Mark Tims’s former partner Elizabeth ‘Lil’ McDonagh witnessed the assault. In her direct evidence she told Michael Delaney SC for the prosecution that she went out with the accused man for about 10 years.

She was also a carer for Anthony Tims who had health problems including a difficulty in breathing. He could walk only short distances and required a wheelchair for longer journeys. She said Anthony Tims had always been good to her and sometimes helped her with her rent.

Mark lived with his father, she said, and both men were “fond of the drink”. She described the relationship between father and son as “like cat and dog”, adding that they often argued.

On the morning before Anthony Tims died, McDonagh went to Rowlagh Green to cook breakfast for the two men but Anthony Tims had already cooked it. Mark complained that the food was burnt and he wouldn’t eat it. “He had a bad attitude,” she said.

That afternoon she went shopping with Anthony Tims and he went to Finche’s pub in Clondalkin to celebrate his 74th birthday. Mark Tims spent the day at home drinking cans of Guinness and playing Playstation games in his room.

Anthony Tims returned home at about 8pm and told McDonagh he had a “great day in the bookies” and that people in the pub had bought him drinks for his birthday.

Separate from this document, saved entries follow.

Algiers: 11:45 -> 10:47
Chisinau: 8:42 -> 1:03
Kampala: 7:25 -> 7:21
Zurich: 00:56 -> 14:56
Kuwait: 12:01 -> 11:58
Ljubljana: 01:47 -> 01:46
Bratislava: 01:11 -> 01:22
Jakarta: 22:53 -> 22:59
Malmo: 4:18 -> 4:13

She said Mark made a joke about his breakfast being “cremated” and, “out of the blue”, Anthony told him to get out of the house and threatened to call the guards. She also told defence counsel Vincent Heneghan SC that the older man called his son a disappointment and a “bollocks and a dirty waster” and told him: “I wish you were never born.”

She said: “Mark just jumped out of the chair and headlocked him and gave him two digs to the face and he fell to the ground.” She described Mark kicking his father in the chest and head and added: “I was begging him to stop but he wouldn’t stop.”

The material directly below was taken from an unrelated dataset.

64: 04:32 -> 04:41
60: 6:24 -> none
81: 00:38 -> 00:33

McDonagh’s version of events differed to that given by the accused in his garda interviews.

Heneghan said a “big dispute” was over McDonagh’s claim that she went next door for help and when she returned she saw the accused come downstairs having retrieved his jacket and return to the kitchen to kick his father again.

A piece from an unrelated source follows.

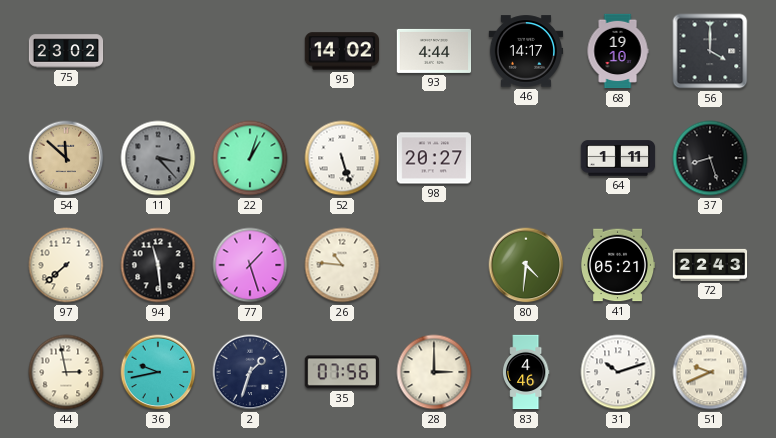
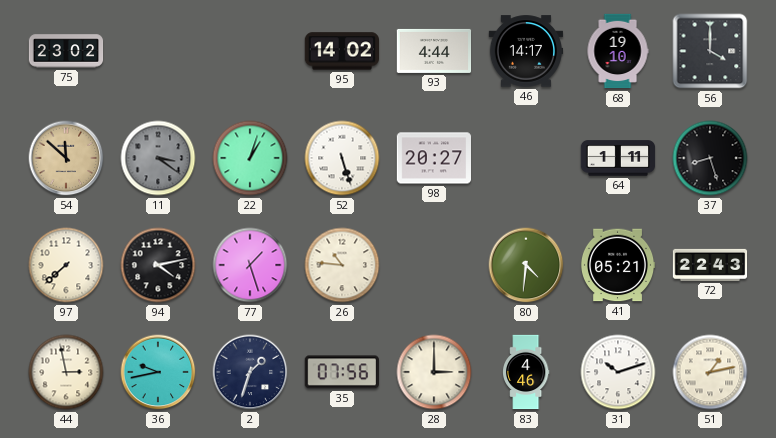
11: 3:23 -> 3:21
94: 11:29 -> 4:13
51: 9:41 -> 1:13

Heneghan said McDonagh’s version was not borne out by the evidence, in particular that of the two neighbours who followed McDonagh and said the accused man was already gone at that point. He also pointed to CCTV evidence from a nearby house that he said showed Mark Tims was already on his way down the street when McDonagh was on the phone to emergency services.

In Mark Tims’s garda interviews he said his father was “at me and at me” and he could feel his head “boiling” and that when his father “gives you verbal he keeps going and going, right through your head.” He said his father’s voice would “hit me a bit like thunder and if you weren’t up to his standards he would call you a thick c**t.”

He said he “lost it” and swung a cup he was holding at his dad’s head, a blow that caused a cut above his father’s eye. When his father fell to the floor Tims said he kicked him three times using “full force” before thinking: “What the fuck am I doing.” He said he left the house on his bike, met an old friend, bought cider, beer and vodka in an off-licence and spent almost 24 hours drinking in a green area by Ballyowen Lane in Lucan.

In his speech to the jury Heneghan described the deceased as a “controlling, domineering person” and that the behaviour on the night in question had happened not once but “possibly over a life-time”. He said there was a “build-up, an animosity” between the two men and that his client was provoked by his father’s words.

Justice Tony Hunt told the jury that provocation arises in murder trials where something that is said or done by the deceased causes the accused to have a, “sudden and temporary loss of control rendering him so subject to passion as to make him for the moment not master of his mind.”

Prosecution counsel Michael Delaney SC said the deceased had “earned the right to some peace and quiet in his own house in his retirement.” He didn’t get that, counsel said, adding: “Having a 47-year-old man living with his 74-year-old father is probably not a recipe for harmony.”